Pour le Collectif Némésis les violeurs de nationalité étrangère doivent être expulsés immédiatement après leur condamnation, tandis que les auteurs français doivent purger leur peine en prison. Ce slogan vise à dénoncer ce qu’elles perçoivent comme une impunité particulière accordée aux délinquants étrangers.

Une manifestation centrée sur la sécurité des femmes

Le cortège s’est déroulé dans un quartier central de la capitale, sous une surveillance policière renforcée. Les militantes, masquées pour certaines, ont scandé des slogans contre les violences sexuelles et distribué des tracts rappelant des affaires médiatisées impliquant des auteurs étrangers. L’action s’inscrit dans une série de mobilisations du collectif qui mêlent féminisme radical et discours sur la souveraineté nationale et l’immigration.

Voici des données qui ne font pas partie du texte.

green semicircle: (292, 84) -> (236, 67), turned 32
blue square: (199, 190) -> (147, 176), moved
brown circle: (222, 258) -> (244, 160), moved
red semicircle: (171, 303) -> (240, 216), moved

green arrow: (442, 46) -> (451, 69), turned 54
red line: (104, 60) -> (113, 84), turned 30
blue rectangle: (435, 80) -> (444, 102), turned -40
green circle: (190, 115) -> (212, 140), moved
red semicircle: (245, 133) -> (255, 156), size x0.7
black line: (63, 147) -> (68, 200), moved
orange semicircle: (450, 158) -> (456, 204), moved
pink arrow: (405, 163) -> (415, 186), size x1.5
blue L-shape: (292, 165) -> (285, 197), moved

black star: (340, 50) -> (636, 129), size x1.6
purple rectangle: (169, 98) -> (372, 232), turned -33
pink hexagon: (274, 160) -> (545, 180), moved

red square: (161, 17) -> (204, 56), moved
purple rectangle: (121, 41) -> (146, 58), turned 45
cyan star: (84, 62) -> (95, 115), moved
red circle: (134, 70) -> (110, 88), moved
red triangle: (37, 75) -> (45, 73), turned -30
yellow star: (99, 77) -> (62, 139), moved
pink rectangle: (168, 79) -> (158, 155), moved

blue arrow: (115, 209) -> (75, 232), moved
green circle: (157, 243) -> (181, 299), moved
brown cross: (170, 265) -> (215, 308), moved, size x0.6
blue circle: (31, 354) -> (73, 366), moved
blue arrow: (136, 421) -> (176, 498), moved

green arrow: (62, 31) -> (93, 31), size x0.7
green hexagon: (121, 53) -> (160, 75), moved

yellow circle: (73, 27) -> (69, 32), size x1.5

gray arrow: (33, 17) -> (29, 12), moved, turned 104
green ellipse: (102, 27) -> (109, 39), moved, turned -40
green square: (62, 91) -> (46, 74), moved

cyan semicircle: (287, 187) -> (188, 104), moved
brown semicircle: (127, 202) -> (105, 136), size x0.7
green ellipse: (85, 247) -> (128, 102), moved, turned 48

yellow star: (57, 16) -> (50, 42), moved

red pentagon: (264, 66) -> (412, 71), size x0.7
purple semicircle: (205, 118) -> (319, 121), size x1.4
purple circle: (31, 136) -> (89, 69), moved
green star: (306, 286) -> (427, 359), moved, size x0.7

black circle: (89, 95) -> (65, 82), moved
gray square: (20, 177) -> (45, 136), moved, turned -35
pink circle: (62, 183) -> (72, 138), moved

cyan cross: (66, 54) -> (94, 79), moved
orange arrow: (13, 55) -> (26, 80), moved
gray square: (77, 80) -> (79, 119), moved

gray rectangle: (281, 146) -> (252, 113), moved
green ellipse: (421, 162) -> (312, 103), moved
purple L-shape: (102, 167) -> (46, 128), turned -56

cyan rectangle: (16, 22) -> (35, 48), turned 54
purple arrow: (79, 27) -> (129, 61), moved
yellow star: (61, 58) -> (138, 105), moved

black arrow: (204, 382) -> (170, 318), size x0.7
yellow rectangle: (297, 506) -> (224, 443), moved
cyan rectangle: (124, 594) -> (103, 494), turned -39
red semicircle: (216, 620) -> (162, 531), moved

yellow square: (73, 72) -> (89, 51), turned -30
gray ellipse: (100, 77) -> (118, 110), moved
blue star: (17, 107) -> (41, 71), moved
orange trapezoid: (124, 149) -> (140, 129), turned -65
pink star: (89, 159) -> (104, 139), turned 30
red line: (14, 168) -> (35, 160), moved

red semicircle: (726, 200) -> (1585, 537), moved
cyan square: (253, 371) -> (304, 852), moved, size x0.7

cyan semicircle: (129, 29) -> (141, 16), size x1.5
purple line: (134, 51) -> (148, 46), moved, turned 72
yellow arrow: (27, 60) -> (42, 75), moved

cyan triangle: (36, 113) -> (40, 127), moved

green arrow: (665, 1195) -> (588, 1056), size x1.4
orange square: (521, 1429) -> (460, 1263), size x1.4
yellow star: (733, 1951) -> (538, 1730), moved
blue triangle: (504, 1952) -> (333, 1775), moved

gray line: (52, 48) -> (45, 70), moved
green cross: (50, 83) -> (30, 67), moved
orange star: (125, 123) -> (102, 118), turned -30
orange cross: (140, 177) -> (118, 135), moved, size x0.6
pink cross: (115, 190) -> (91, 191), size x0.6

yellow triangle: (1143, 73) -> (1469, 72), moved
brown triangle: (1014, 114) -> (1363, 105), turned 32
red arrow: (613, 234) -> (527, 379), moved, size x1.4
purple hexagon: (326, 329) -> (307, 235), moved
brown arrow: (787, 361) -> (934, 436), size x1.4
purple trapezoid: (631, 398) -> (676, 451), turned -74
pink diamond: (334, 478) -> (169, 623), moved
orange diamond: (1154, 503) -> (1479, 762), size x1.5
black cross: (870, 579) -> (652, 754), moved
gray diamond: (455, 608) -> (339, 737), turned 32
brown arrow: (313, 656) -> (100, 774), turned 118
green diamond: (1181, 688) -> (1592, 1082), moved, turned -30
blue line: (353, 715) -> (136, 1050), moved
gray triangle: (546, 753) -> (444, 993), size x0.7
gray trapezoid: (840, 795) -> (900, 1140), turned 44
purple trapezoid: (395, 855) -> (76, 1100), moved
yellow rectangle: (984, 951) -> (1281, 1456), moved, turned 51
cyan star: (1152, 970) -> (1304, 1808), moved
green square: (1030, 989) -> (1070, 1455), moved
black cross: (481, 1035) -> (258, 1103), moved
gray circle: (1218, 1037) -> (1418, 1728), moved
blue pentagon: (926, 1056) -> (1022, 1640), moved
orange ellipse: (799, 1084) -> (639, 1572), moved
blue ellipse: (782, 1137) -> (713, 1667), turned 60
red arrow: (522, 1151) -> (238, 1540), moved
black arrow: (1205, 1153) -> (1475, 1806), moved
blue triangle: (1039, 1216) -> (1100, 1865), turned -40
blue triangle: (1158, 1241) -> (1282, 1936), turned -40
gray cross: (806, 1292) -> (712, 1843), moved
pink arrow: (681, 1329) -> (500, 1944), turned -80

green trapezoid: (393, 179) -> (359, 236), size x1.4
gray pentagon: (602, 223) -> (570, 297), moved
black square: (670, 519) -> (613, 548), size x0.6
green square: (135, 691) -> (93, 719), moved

La question des OQTF et de l’exécution des peines

Le message renvoie directement aux obligations de quitter le territoire français (OQTF) prononcées contre de nombreux condamnés étrangers. Selon Némésis, l’exécution effective de ces mesures reste très faible, permettant à des individus condamnés pour viol ou agression sexuelle de rester en France. La banderole « violeurs étrangers dans l’avion » appelle à une expulsion immédiate et systématique après condamnation.

Un combat qui dépasse les partis

Némésis refuse d’être récupéré par un camp politique particulier. Le collectif se présente comme indépendant et dénonce la « complaisance » de la gauche sur l’immigration. Cette manifestation illustre une colère croissante d’une partie de la jeunesse féministe face à l’insécurité ressentie dans l’espace public.